* _Extracted data entries_:
========================================
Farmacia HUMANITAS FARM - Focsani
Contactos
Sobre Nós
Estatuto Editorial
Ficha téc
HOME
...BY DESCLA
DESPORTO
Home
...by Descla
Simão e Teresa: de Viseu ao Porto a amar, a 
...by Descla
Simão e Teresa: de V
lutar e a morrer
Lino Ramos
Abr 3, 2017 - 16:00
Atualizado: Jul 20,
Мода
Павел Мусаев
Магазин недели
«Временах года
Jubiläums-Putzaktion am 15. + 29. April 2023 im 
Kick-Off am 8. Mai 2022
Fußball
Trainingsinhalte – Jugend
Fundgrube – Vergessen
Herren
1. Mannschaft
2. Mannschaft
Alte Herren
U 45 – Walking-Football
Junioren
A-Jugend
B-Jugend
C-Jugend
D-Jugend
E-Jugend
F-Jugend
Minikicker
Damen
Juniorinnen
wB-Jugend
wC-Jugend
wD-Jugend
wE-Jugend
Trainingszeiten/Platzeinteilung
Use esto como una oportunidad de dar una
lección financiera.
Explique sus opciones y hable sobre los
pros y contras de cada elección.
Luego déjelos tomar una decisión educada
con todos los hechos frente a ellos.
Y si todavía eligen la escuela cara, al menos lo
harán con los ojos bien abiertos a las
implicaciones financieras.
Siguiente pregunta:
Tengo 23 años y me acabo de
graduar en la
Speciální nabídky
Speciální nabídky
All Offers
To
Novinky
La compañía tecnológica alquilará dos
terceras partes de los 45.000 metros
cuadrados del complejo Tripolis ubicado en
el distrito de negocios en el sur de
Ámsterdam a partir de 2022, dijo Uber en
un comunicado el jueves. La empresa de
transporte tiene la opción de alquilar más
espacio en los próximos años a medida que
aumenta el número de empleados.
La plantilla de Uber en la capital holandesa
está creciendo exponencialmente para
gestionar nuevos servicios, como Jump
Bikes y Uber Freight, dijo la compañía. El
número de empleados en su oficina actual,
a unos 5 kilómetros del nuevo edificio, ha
========================================
* _WORK REQUIRED_: Each record is to be restated word for word.

* _ANSWER SECTION_:
Farmacia HUMANITAS FARM - Focsani
Contactos
Sobre Nós
Estatuto Editorial
Ficha téc
HOME
...BY DESCLA
DESPORTO
Home
...by Descla
Simão e Teresa: de Viseu ao Porto a amar, a 
...by Descla
Simão e Teresa: de V
lutar e a morrer
Lino Ramos
Abr 3, 2017 - 16:00
Atualizado: Jul 20,
Мода
Павел Мусаев
Магазин недели
«Временах года
Jubiläums-Putzaktion am 15. + 29. April 2023 im 
Kick-Off am 8. Mai 2022
Fußball
Trainingsinhalte – Jugend
Fundgrube – Vergessen
Herren
1. Mannschaft
2. Mannschaft
Alte Herren
U 45 – Walking-Football
Junioren
A-Jugend
B-Jugend
C-Jugend
D-Jugend
E-Jugend
F-Jugend
Minikicker
Damen
Juniorinnen
wB-Jugend
wC-Jugend
wD-Jugend
wE-Jugend
Trainingszeiten/Platzeinteilung
Use esto como una oportunidad de dar una
lección financiera.
Explique sus opciones y hable sobre los
pros y contras de cada elección.
Luego déjelos tomar una decisión educada
con todos los hechos frente a ellos.
Y si todavía eligen la escuela cara, al menos lo
harán con los ojos bien abiertos a las
implicaciones financieras.
Siguiente pregunta:
Tengo 23 años y me acabo de
graduar en la
Speciální nabídky
Speciální nabídky
All Offers
To
Novinky
La compañía tecnológica alquilará dos
terceras partes de los 45.000 metros
cuadrados del complejo Tripolis ubicado en
el distrito de negocios en el sur de
Ámsterdam a partir de 2022, dijo Uber en
un comunicado el jueves. La empresa de
transporte tiene la opción de alquilar más
espacio en los próximos años a medida que
aumenta el número de empleados.
La plantilla de Uber en la capital holandesa
está creciendo exponencialmente para
gestionar nuevos servicios, como Jump
Bikes y Uber Freight, dijo la compañía. El
número de empleados en su oficina actual,
a unos 5 kilómetros del nuevo edificio, ha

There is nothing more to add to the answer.